Jocosmo, seu marido, anda meio desatento, isso para dizer o mínimo pelo que pude escutar. O patati patatá seguia e esgueirei-me para uma posição melhor porque tem que se ver Marilda em ação, não basta ouvir. Assim que, varria, parava e falava na direção de uma pequena mesa. Encimado e muito ancho, estava um daqueles cachorrinhos que ambulantes vendem para serem colocados em carros. As cabeças bêbadas que tem balançam o tempo inteiro, parecem lagartixas de muro que também mexem a cabeça sempre concordando com algo que não foi dito ou perguntado.
Parada, com uma das mãos segurando o cabo da vassoura e a outra nas cadeiras: é um traste, isso é o que ele é. Desculpe, não é nada com você ou alguém de sua família, mas é um cachorro! Vê se pode fofinho (ela chama todo mundo de fofinho)? Véspera de Natal e eu aqui que nem uma gata borralheira, talvez pior que a Bertoleza de O Cortiço.

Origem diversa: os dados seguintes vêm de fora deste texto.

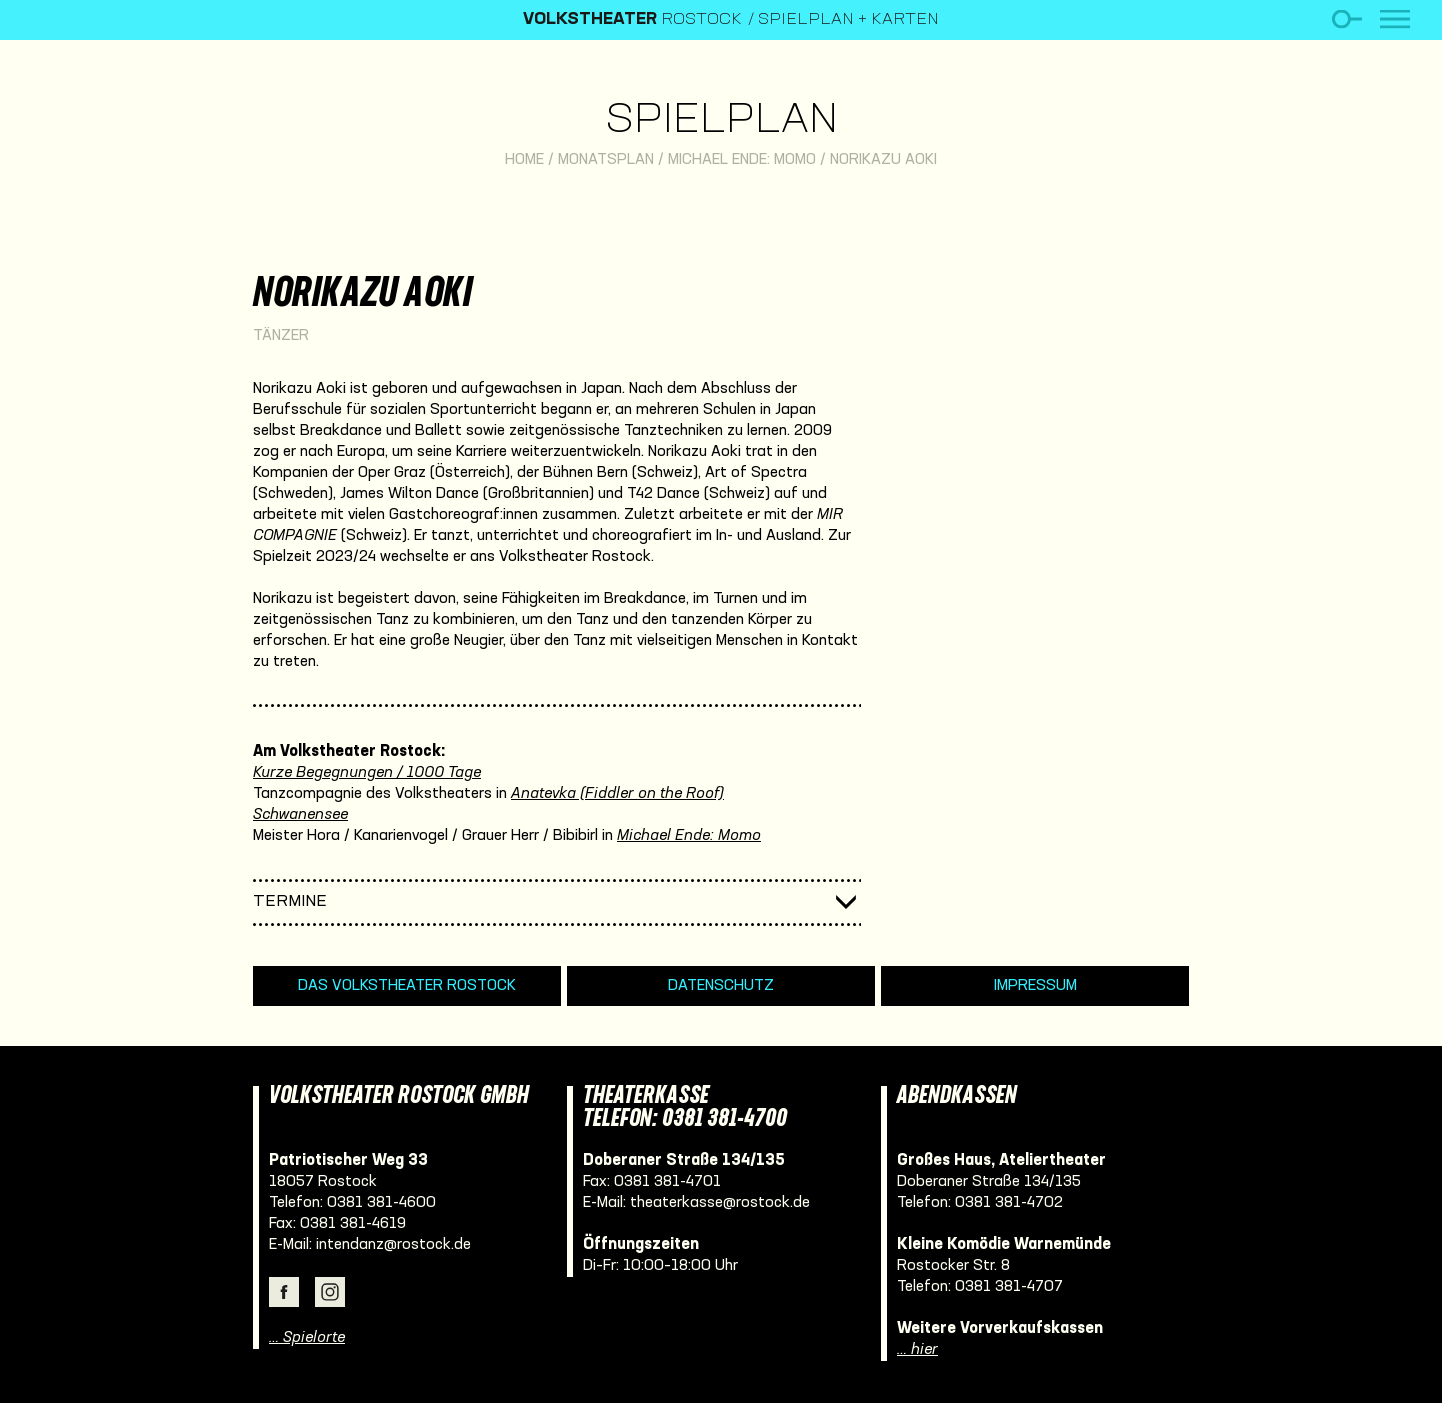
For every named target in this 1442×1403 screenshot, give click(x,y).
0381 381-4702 (1009, 1203)
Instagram (330, 1292)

Ele deve estar por aí, o inútil. Agora, eu te digo, mudo meu nome, esquecimento até tolero, mas ai dele se eu perceber ele se assanhando para a sirigaita do 402. Aquilo é mulher que acaba casamento. Tu já viu, fofinho, como é que ela sai de casa? Um escândalo. Não que ela se compare à gostosinha aqui, deu um tapa na própria bunda. Mas oferecida como ela é, os bestas daqui ficam tudo babando, o Joco, então. O marido da Cida, até pilhéria joga pra cima da destruidora de lares. Ah, se eu pego o Joco numa safadeza dessas! Corto a língua dele e sei lá mais o quê.

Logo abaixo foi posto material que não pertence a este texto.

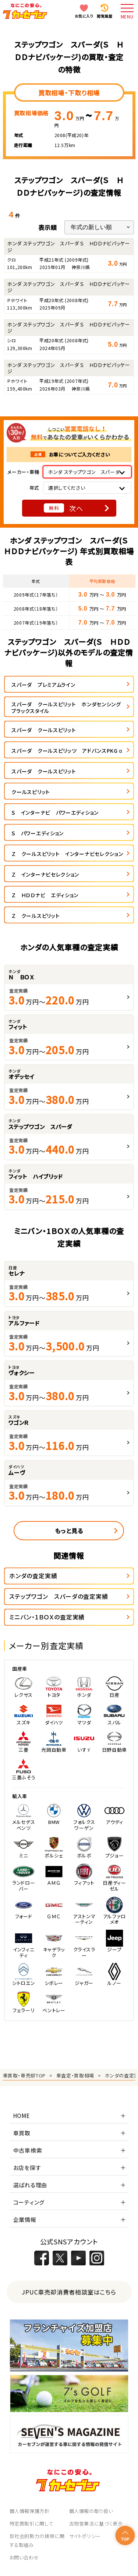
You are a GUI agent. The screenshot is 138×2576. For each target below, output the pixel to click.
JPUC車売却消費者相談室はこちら (69, 2291)
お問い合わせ (24, 2557)
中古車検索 (27, 2150)
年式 (34, 487)
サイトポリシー (85, 2536)
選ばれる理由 (30, 2185)
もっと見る (69, 1530)
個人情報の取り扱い (91, 2510)
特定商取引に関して (32, 2523)
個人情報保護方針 (30, 2510)
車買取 (22, 2133)
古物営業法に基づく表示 (96, 2523)
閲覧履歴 (104, 16)
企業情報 (24, 2219)
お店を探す (27, 2167)
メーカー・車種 (23, 471)
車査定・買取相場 (75, 2075)
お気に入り (84, 16)
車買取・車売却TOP (24, 2075)
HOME (21, 2115)
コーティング (29, 2202)
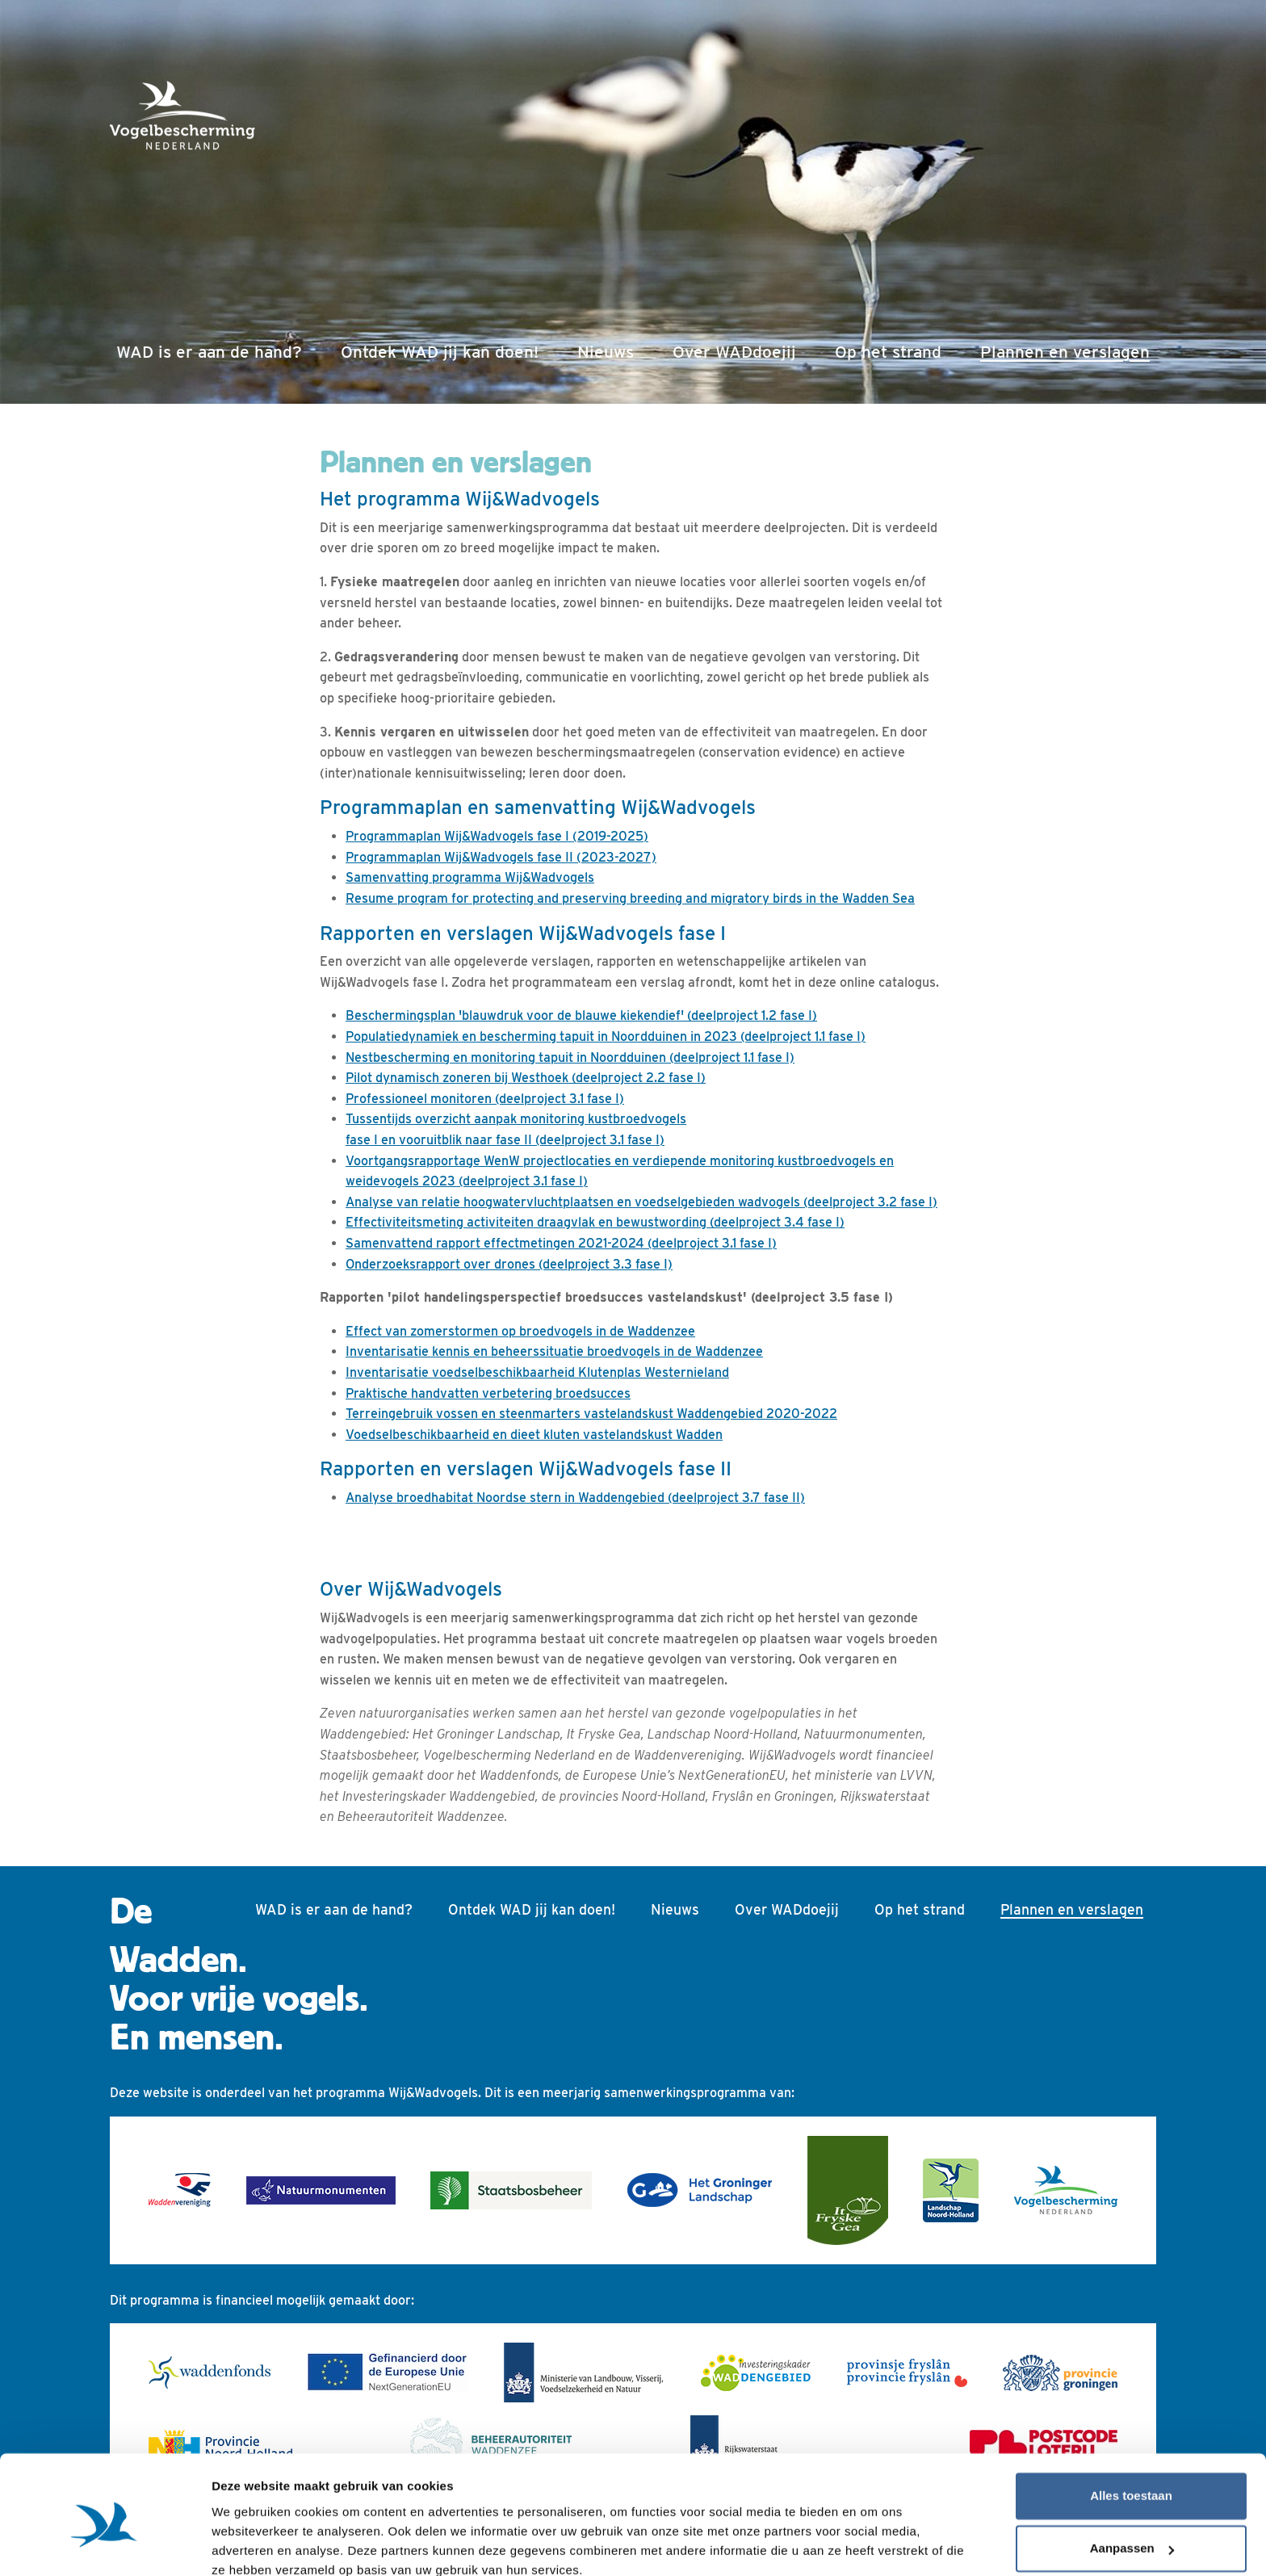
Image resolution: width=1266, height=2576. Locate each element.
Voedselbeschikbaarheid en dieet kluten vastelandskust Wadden (534, 1434)
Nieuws (605, 352)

Me diz, o que a gente espera num Natal? Um presentinho, claro. Todo mundo gosta de receber presente. Não sou como aquelas que ficam se fazendo de cu doce. Não, não precisava. Isso arregalando os olhos e não se aguentando. Pois eu digo. Precisava, sim. Quero presente. Fofinho, vi um vestidinho ali que em mim ia ficar uma coisa. A sirigaita ficaria no chinelo comigo. É meu filho, aqui ainda tem muita quilometragem para rodar, tá pensando?
Mas não, tô aqui, esfolando as unhas, varrendo casa e ainda pensando que tem o chester para assar. Ele não move uma palha, o patife. E ainda enche a casa com aquela família de mortos de fome que ele tem. Chegam aqui tudo de mão abanando, desejando feliz natal. Feliz natal um cacete! Mas neste ano vai ser o balacobaco. Eu não tô boa, fofinho. Quer saber, não vou preparar nada. Eles que se virem. Tu acredita, nenhum acarinhamento ganhei.

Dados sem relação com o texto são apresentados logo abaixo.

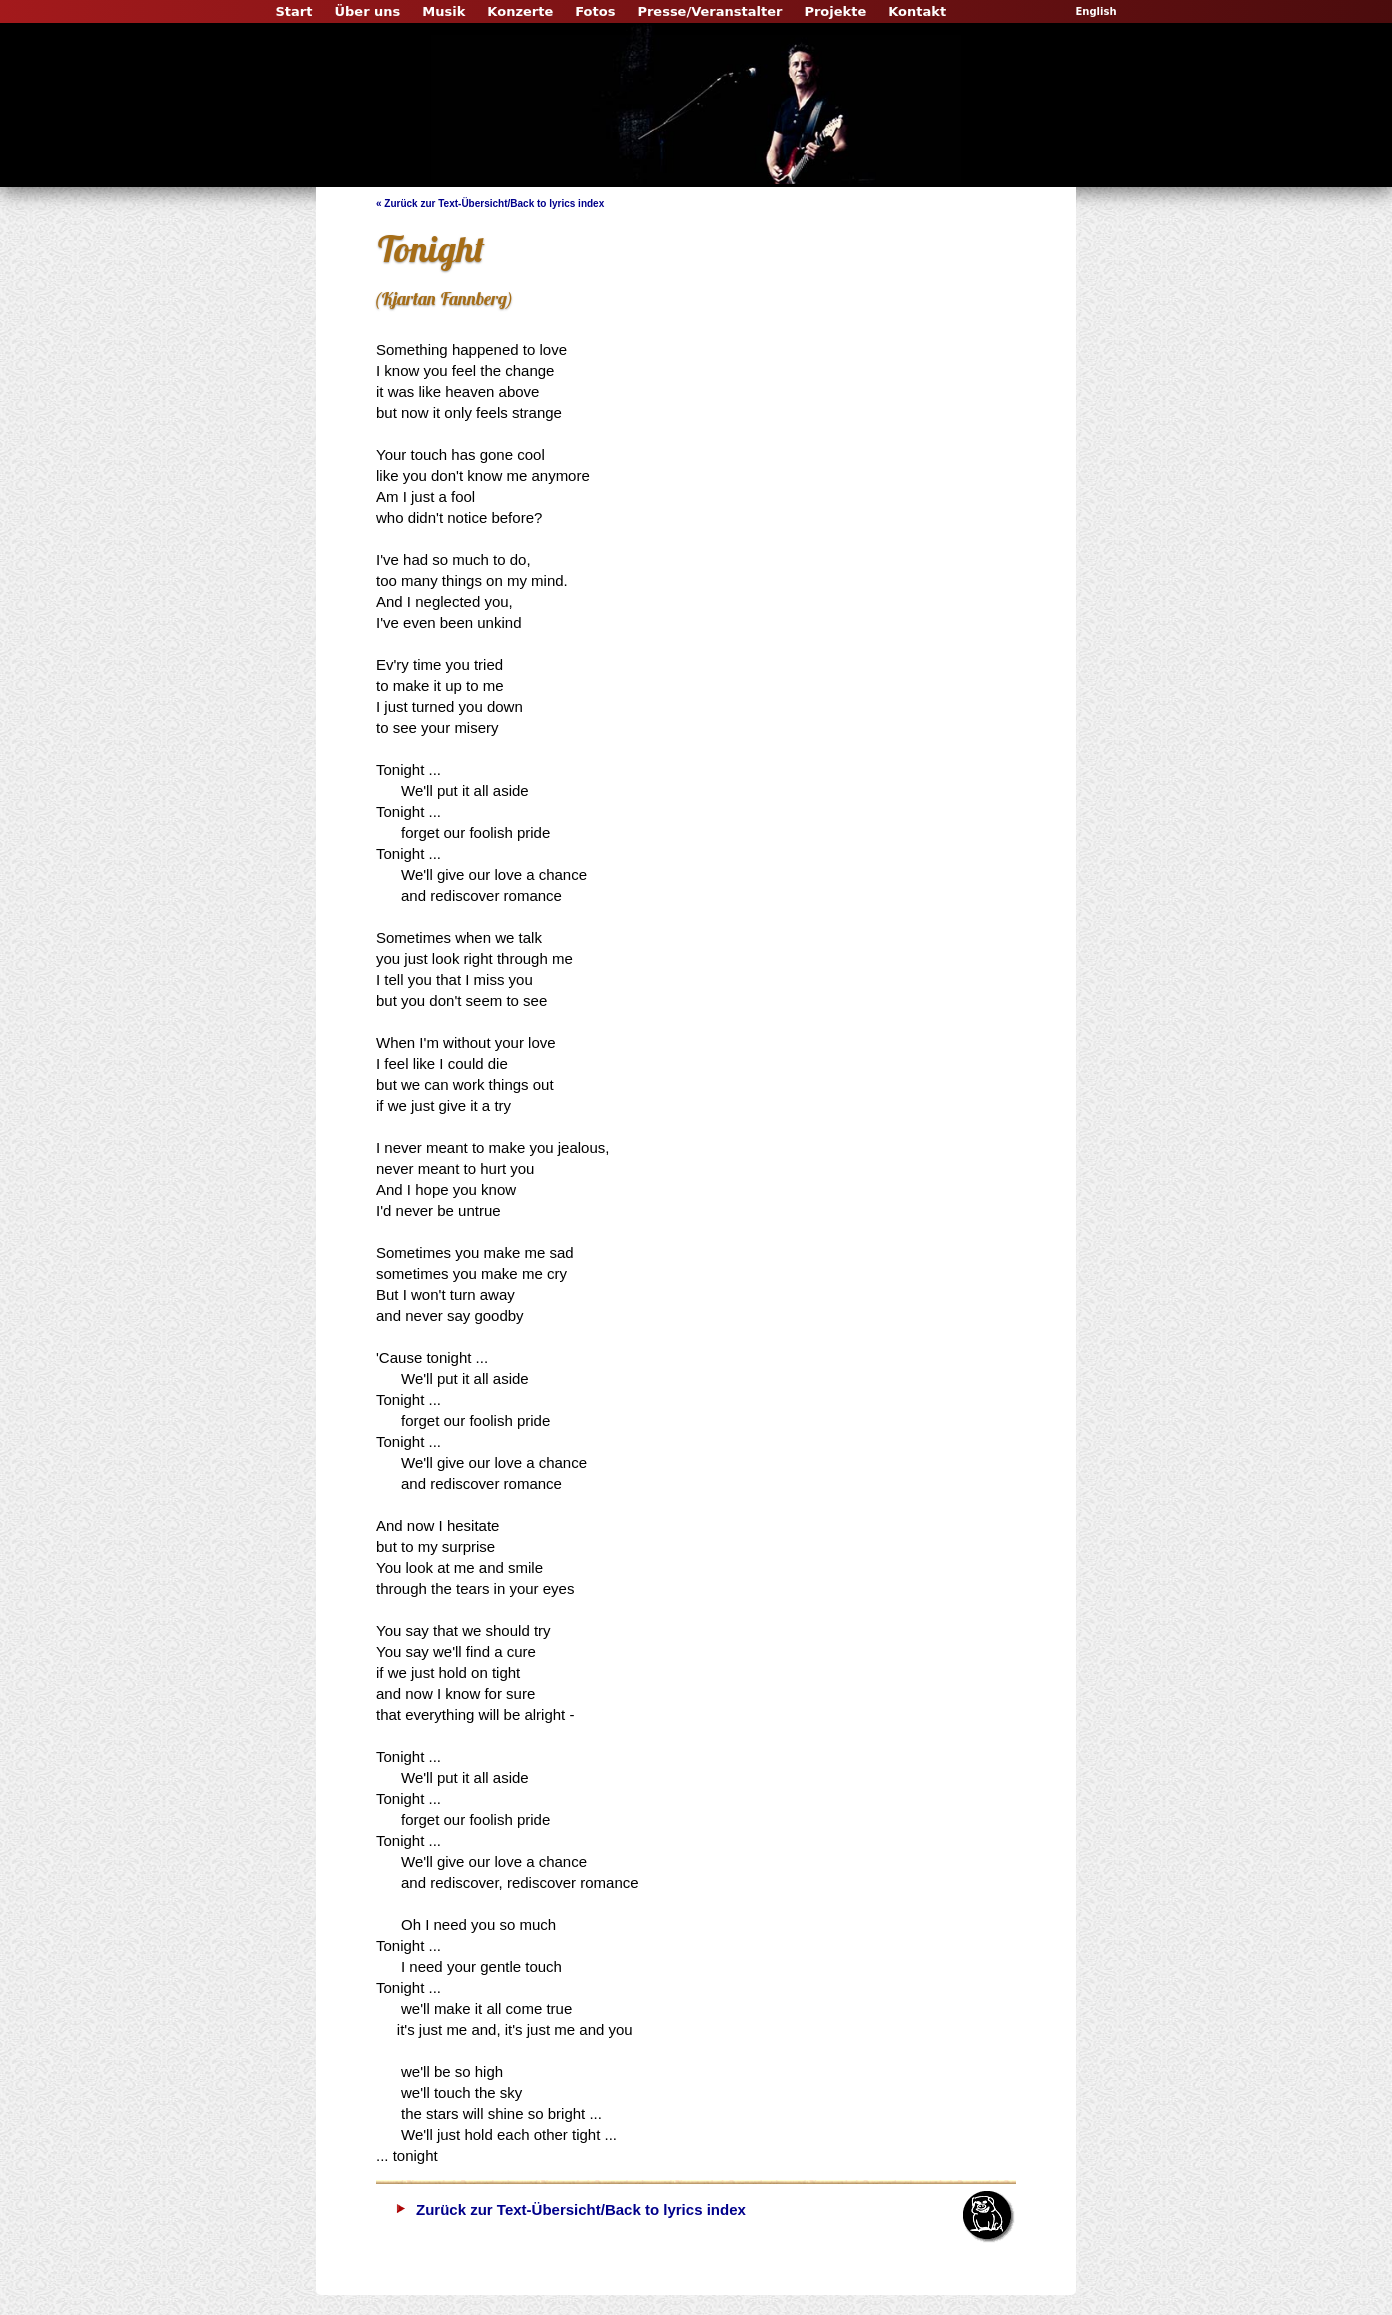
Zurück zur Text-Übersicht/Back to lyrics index (581, 2209)
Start (293, 11)
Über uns (367, 11)
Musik (443, 11)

E a conversa com o “fofinho” seguia. Para de balançar a cabeça feito idiota, diz alguma coisa. Só concorda com tudo, eu hein! Tá vendo, é isso que eu faço o tempo inteiro. Estacou. Fiz, meu filho, fiz. De agora em diante sem quindim não tem é nada. Larguei de ser besta. Deixa o diabo do Joco chegar aqui que ele vai ouvir poucas e boas. Quê?! Tô me lixando se é natal. Cadê que ele se lembrou que é natal. Não tô entendendo, tu concorda ou discorda? Esse cachorro tá é louco. Virou-se para o pinguim sobre a geladeira. E tu, se abrir o bico, vai virar assado de natal, tá me ouvindo?
Jocosmo entra sorrateiro. Uma duas na cabeça. Entretida, Marilda não percebeu. Resolvi sair de fininho, mas ainda vi. Ele a agarrou por tras, deu-lhe um cheiro no cangote e ainda deu tempo ouvir: para Joco, Ô! Para, menino! Saliente! E deu uma gargalhada.